"This is the perfect book for anyone interested in philosophy, linguistics, mathematics, science or anyone intrigued by the possibility of life beyond Earth! Whether or not you believe (or want to believe) in the existence of intelligent extraterrestrial life, I think everyone can admit that if aliens show up on Earth next week we would be way better off if we could understand them. Daniel Oberhaus examines the current researchers, their different theories, and possible plans of action being formed, presenting them in an accessible book that anyone can enjoy!"
If we send a message into space, will extraterrestrial beings receive it? Will they understand?
The endlessly fascinating question of whether we are alone in the universe has always been accompanied by another, more complicated one: if there is extraterrestrial life, how would we communicate with it? In this book, Daniel Oberhaus leads readers on a quest for extraterrestrial communication. Exploring Earthlings' various attempts to reach out to non-Earthlings over the centuries, he poses some not entirely answerable questions: If we send a message into space, will extraterrestrial beings receive it? Will they understand? What languages will they (and we) speak? Is there not only a universal grammar (as Noam Chomsky has posited), but also a grammar of the universe?
Oberhaus describes, among other things, a late-nineteenth-century idea to communicate with Martians via Morse code and mirrors; the emergence in the twentieth century of SETI (the search for extraterrestrial intelligence), CETI (communication with extraterrestrial intelligence), and finally METI (messaging extraterrestrial intelligence); the one-way space voyage of Ella, an artificial intelligence agent that can play cards, tell fortunes, and recite poetry; and the launching of a theremin concert for aliens. He considers media used in attempts at extraterrestrial communication, from microwave systems to plaques on spacecrafts to formal logic, and discusses attempts to formulate a language for our message, including the Astraglossa and two generations of Lincos (lingua cosmica).

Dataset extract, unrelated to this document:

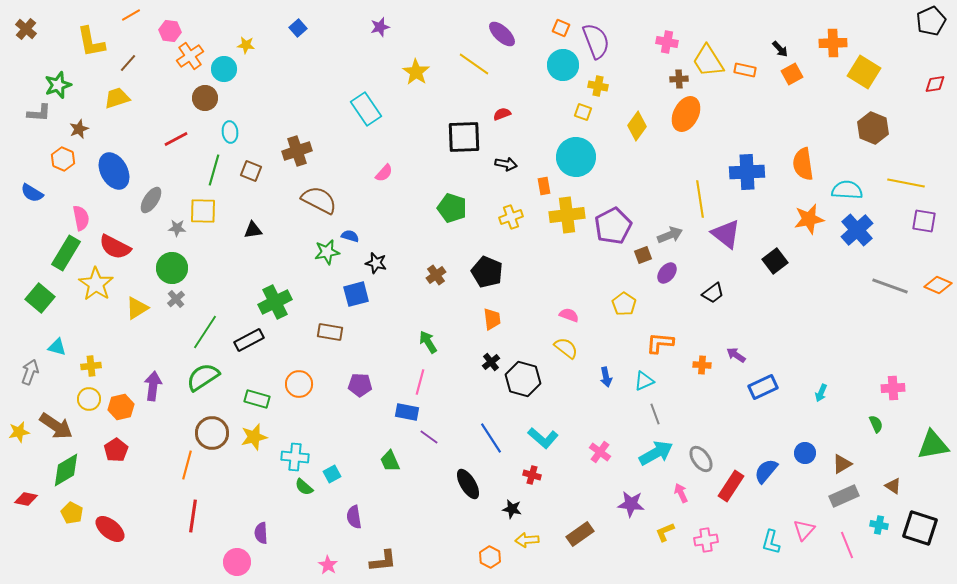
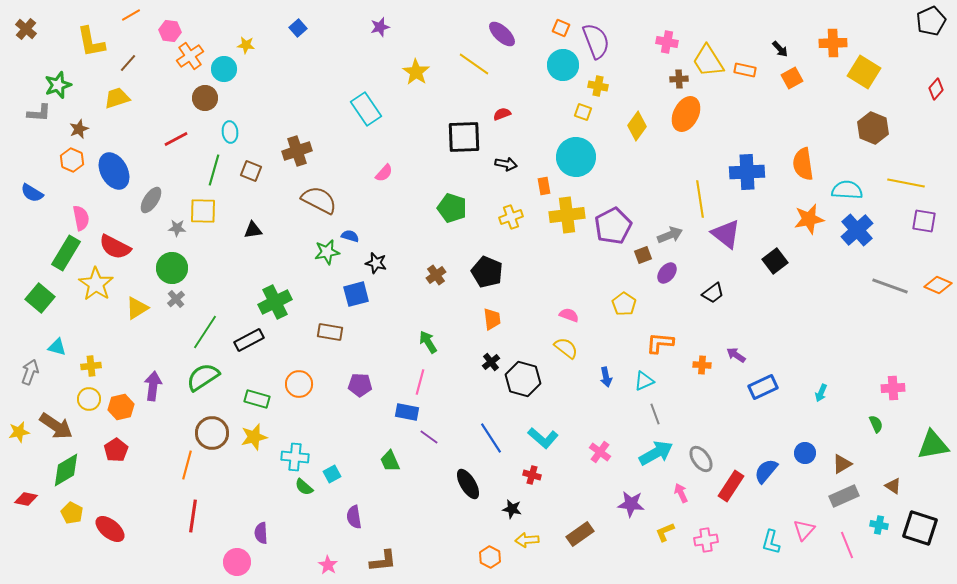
orange square at (792, 74): moved 4 px down
red diamond at (935, 84): moved 1 px right, 5 px down; rotated 40 degrees counterclockwise
orange hexagon at (63, 159): moved 9 px right, 1 px down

The chosen medium for interstellar communication reveals much about the technological sophistication of the civilization that sends it, Oberhaus observes, but even more interesting is the information embedded in the message itself. In Extraterrestrial Languages, he considers how philosophy, linguistics, mathematics, science, and art have informed the design or limited the effectiveness of our interstellar messaging.